The ranks of the working-age poor climbed to the highest level since the 1960s as the recession threw millions of people out of work last year, leaving one in seven Americans in poverty.
The overall poverty rate climbed to 14.3 percent, or 43.6 million people, the Census Bureau said Thursday in its annual report on the economic well-being of U.S. households. The report covers 2009, President Obama's first year in office.
The poverty rate climbed from 13.2 percent, or 39.8 million people, in 2008.
The share of Americans without health coverage rose from 15.4 percent to 16.7 percent - or 50.7 million people - mostly because of the loss of employer-provided health insurance during the recession. Congress passed a health overhaul this year to address rising numbers of the uninsured, but the main provisions will not take effect until 2014.
Mr. Obama reacted to the report by saying that the new numbers are the result of the recession that began three years ago. He said that the stimulus package he signed into law last year and other government programs kept "millions of Americans" out of poverty.
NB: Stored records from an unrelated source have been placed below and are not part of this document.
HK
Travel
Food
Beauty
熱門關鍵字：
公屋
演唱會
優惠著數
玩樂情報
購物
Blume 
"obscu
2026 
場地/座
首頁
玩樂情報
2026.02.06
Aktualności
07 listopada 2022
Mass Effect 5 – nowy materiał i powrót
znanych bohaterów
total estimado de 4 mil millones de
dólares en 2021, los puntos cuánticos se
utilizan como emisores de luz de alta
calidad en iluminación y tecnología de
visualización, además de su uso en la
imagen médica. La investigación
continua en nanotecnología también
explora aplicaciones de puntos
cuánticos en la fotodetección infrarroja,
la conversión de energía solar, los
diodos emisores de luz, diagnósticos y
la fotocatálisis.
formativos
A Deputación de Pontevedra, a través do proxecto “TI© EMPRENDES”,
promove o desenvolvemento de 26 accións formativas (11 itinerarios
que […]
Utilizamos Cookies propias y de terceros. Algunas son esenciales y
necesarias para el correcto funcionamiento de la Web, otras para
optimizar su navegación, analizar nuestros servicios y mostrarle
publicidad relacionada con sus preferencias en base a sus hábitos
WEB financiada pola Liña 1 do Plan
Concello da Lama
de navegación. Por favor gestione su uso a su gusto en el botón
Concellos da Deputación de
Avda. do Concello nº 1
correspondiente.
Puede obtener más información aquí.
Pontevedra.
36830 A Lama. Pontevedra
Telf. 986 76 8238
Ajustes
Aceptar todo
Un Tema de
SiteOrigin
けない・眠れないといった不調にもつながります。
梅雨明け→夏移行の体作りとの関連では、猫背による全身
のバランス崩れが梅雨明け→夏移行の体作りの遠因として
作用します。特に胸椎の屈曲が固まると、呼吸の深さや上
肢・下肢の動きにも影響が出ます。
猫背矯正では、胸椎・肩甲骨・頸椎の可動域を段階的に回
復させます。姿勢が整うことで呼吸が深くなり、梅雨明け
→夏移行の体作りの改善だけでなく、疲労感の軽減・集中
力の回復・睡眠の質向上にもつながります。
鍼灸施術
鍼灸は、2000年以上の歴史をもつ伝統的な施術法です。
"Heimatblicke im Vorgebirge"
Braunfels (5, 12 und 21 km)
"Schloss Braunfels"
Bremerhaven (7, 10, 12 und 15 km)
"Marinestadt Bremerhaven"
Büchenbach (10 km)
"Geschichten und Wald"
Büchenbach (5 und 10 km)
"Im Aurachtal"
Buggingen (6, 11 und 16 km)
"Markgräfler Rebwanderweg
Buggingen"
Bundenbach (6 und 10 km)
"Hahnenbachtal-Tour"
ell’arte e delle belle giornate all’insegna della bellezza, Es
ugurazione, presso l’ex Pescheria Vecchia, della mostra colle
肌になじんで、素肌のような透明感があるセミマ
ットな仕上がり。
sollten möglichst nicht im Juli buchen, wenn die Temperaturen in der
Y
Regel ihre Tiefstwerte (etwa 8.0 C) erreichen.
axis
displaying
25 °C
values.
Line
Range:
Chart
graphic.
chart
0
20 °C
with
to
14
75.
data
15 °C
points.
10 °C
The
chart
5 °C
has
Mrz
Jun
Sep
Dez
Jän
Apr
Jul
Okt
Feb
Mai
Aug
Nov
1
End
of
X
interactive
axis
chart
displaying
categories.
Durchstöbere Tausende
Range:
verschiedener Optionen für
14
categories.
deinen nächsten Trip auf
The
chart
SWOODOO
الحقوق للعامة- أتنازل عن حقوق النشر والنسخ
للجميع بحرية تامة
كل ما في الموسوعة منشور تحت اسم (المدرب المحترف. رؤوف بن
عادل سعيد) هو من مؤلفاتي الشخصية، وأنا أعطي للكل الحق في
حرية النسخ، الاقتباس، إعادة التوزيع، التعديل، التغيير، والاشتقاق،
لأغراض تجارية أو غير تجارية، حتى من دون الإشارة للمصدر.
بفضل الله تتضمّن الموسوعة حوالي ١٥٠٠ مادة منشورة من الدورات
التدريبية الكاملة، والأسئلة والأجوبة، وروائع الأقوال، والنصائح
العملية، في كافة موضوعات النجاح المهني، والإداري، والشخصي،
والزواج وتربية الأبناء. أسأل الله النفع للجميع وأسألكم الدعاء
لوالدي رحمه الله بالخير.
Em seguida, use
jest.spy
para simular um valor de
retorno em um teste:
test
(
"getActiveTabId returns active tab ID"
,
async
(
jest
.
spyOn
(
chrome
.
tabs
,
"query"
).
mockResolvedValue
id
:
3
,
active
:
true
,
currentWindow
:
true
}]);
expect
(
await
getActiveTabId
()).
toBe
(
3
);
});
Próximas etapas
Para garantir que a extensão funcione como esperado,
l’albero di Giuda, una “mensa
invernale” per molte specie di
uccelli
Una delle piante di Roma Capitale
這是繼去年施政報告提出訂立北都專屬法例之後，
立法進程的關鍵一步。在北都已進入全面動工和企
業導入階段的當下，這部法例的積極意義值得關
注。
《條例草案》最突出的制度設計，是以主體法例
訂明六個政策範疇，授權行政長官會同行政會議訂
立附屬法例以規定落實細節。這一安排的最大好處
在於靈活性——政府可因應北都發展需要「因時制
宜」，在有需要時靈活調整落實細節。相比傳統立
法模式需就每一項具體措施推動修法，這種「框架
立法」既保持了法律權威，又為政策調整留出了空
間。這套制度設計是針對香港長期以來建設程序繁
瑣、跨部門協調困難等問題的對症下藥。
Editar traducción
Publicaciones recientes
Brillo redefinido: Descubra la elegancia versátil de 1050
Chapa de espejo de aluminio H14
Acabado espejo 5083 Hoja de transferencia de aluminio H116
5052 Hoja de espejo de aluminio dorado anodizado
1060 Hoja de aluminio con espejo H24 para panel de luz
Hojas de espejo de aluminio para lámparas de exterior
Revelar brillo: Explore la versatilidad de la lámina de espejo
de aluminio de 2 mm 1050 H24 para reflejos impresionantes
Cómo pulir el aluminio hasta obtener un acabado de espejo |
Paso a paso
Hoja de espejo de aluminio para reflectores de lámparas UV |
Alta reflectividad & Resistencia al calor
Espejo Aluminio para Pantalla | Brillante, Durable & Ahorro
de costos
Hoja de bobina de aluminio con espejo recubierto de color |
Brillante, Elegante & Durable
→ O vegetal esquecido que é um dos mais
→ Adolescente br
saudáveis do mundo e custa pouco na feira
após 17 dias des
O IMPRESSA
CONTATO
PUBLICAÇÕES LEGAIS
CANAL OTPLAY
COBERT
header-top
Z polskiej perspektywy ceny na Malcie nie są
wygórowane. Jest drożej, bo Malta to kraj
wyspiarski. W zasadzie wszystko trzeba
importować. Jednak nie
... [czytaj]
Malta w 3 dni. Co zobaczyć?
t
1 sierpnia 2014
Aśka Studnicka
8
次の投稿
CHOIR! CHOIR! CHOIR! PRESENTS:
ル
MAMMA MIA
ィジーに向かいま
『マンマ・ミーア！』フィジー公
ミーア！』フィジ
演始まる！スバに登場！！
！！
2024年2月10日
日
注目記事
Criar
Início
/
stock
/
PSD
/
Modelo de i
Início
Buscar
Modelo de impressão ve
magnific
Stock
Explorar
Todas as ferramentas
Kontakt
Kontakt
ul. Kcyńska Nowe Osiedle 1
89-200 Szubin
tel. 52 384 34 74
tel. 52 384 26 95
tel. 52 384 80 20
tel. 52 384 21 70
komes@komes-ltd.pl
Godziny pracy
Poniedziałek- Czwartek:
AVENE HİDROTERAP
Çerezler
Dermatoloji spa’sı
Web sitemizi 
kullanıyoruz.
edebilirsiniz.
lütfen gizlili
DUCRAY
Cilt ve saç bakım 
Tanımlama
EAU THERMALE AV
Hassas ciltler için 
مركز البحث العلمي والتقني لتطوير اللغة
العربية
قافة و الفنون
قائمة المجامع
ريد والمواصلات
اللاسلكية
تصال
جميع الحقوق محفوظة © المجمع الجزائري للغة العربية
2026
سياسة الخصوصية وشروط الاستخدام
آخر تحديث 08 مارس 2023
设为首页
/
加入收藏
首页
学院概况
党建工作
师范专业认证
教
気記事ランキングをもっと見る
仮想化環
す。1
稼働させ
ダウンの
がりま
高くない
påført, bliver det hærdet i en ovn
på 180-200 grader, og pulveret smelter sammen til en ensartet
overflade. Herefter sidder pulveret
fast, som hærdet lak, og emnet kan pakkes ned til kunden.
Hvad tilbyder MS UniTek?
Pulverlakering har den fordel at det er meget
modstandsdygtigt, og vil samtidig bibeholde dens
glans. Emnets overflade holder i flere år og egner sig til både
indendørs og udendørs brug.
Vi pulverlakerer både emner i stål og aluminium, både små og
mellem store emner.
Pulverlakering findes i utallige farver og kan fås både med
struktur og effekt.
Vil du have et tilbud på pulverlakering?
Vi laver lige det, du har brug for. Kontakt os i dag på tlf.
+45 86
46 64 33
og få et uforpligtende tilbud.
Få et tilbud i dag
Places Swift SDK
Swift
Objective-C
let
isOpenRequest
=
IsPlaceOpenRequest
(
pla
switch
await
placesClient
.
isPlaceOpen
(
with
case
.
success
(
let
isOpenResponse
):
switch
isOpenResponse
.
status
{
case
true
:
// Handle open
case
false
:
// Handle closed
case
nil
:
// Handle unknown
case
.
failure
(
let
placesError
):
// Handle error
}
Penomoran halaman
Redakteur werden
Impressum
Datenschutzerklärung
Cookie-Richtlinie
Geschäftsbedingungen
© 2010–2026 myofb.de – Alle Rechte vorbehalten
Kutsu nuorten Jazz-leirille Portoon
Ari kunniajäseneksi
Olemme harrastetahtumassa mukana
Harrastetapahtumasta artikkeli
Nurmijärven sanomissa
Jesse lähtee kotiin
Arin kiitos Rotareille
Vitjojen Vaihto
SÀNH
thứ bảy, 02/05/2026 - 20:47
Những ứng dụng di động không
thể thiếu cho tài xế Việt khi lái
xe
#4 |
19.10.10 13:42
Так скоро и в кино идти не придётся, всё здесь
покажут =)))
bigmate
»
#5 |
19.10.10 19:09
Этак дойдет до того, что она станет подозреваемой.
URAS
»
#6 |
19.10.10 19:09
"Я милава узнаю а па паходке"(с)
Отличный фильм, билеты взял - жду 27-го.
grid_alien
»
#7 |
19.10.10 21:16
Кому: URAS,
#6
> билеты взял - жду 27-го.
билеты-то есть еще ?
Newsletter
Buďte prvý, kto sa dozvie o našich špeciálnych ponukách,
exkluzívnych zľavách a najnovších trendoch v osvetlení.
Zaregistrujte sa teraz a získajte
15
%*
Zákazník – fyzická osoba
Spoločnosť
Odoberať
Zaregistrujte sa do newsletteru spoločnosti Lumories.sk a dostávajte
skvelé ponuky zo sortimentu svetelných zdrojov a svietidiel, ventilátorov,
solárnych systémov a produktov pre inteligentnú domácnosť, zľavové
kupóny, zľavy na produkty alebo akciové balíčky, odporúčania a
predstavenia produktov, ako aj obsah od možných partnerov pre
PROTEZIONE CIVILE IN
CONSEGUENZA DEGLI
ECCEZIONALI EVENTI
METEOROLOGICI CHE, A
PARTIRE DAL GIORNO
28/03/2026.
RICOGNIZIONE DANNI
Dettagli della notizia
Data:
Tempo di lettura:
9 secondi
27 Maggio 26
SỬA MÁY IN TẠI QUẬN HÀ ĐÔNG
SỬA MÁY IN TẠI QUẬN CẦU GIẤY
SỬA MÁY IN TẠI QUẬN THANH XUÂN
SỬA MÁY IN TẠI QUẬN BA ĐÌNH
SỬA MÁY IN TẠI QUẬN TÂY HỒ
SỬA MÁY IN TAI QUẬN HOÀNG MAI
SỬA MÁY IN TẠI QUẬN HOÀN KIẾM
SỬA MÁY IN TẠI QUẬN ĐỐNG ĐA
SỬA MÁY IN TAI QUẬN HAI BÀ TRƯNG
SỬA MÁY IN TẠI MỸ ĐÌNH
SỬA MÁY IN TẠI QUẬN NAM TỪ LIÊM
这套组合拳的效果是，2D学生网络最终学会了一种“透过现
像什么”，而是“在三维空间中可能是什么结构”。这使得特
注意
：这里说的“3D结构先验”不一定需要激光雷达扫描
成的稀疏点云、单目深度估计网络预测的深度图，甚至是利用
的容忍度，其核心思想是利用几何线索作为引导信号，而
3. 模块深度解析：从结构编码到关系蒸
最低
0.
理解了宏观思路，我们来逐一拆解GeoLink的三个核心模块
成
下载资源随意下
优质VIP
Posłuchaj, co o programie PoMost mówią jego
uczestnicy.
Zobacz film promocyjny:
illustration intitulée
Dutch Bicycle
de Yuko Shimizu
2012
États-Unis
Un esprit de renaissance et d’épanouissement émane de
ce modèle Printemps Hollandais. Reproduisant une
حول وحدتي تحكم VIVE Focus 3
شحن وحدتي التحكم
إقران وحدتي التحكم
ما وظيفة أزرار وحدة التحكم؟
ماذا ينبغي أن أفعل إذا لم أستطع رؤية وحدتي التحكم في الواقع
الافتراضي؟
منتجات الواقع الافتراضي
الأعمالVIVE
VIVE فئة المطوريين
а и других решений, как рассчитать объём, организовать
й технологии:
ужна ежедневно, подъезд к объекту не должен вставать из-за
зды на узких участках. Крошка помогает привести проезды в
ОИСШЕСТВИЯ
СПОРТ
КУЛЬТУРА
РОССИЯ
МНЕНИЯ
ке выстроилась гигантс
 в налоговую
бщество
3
"Even before the recession hit, middle class incomes had been stagnant and the number of people living in poverty in America was unacceptably high, and today's numbers make it clear that our work is just beginning," Mr. Obama said in a statement. "Our task now is to continue working together to improve our schools, build the skills of our workers, and invest in our nation's critical infrastructure."
The new figures come at a politically sensitive time, just weeks before the Nov. 2 congressional elections, when voters restive about high unemployment and the slow pace of economic improvement will decide whether to keep Democrats in power or turn to Republicans.
Dissatisfaction with Congress was evident in a new CBS News/New York Times poll, with 55 percent of Americans saying it was time to give someone else a chance to represent their interests in Washington, D.C. - a bad omen for Democrats who control both legislative houses.
Mr. Obama continued to struggle personally as well - with just 45 percent of Americans approving of his job as president, compared with 47 percent who disapprove. More than half - 51 percent - disapprove of his handling of the economy.